Pale light peeps groggily through the treetops. Not many people are about and the buildings around quiver helplessly as you break into a merciless rendition of Everywhere you go, always take the weather with you.
At this point, several milkmen, newspapermen and restless hens are bound to exchange glances with each other. This is because this peaceful time of the day belongs, by an ancient, never-questioned dogma, solely to them and to keep them in humor, one must never overdo civilian acts of the noontime, like shout too much or throw plastic on the road.
" Hello there!" cry out bright poppies to passing early-birds.
No wonder the legions of milkmen, newspapermen and hens unite to keep out trespassers. They just cannot bear the thought of wasting Hello's on others.
Meanwhile the changing light dances all across the sky in a seance of its own, transforming everything on which it falls into a thing of magic and wonder.
The Library looks good in the morning, the Senate looks quite captivating too ( I have an opinion on how the Notre Dam might look in the morning too, but let's stick to the R-land campus). But the prettiest place here has to be the path leading up to the Baddy Court.
No wonder they blame poets ( who are most active at this time of the day)for sounding so completely loopy. It is tough not to be loopy when flowers beam back at you, and if there's a breeze about, wave as well.
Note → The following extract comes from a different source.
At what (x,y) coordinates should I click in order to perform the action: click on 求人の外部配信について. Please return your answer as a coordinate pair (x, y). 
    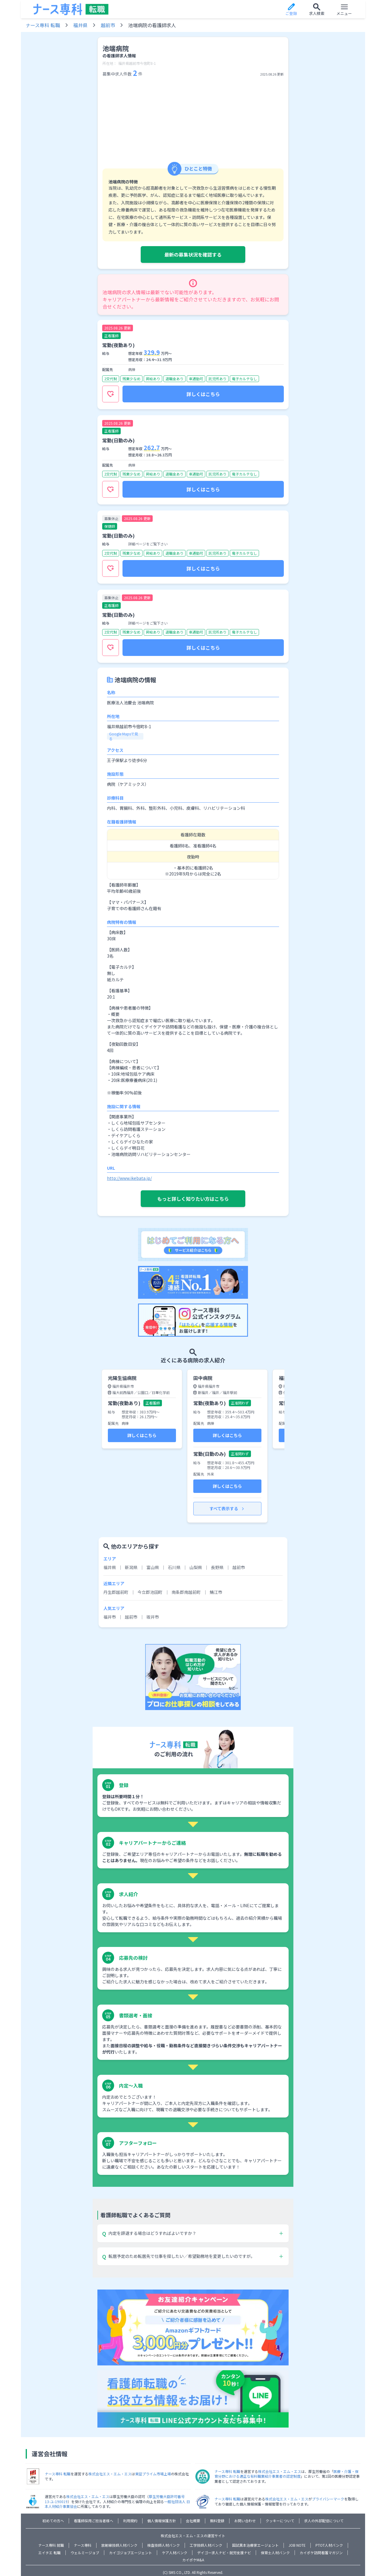     Looking at the image, I should click on (324, 2520).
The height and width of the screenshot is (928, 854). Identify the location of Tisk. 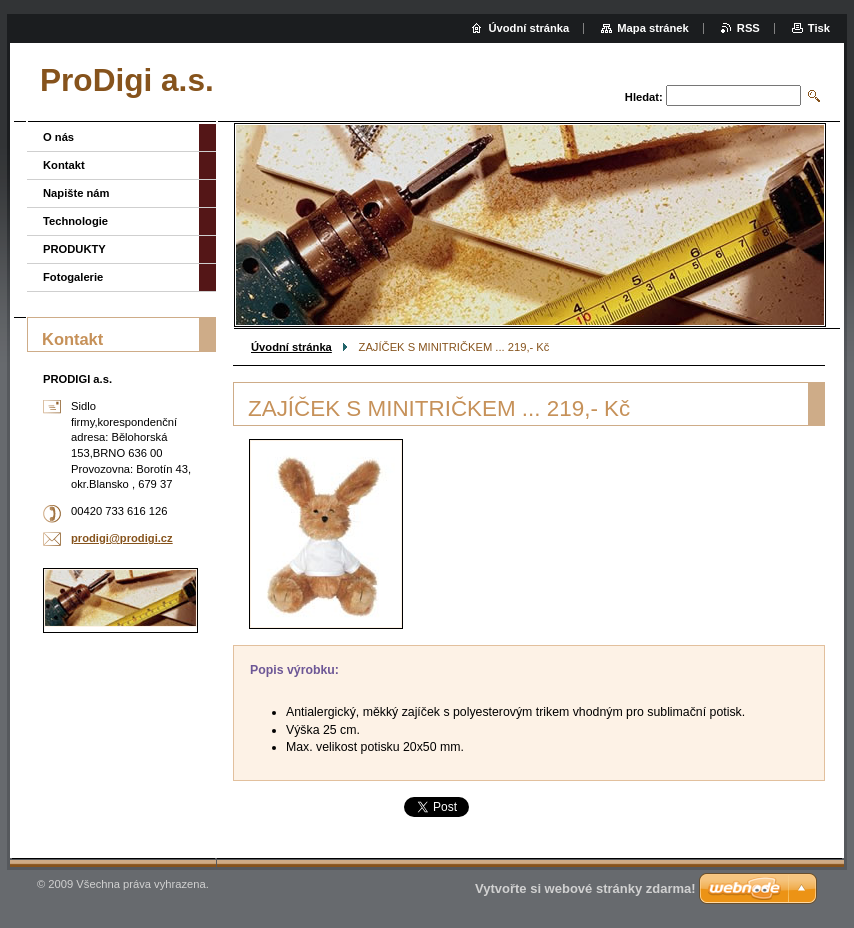 (819, 28).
"So what?", an interlocutor on the behalf of the 8 am waking party may interject.
"All that is very well, but sacrifice those final, sweetest moments of sleep that come to one from 6 am to 8 am- you must be mad! "
It is impossible to bristle at that dim-witted objection if one has partaken anything from the peace of the early morn. Other problems might prevent you from speaking up eloquently about the beauty of the glorious hour like an alarmingly high rate of yawns.
The day from then on transpires mostly like this: smile a smile of peace at your suspicious newspaperman, stifle another yawn, sets off for class, change mind mid-way, return and proceed to hit the sack.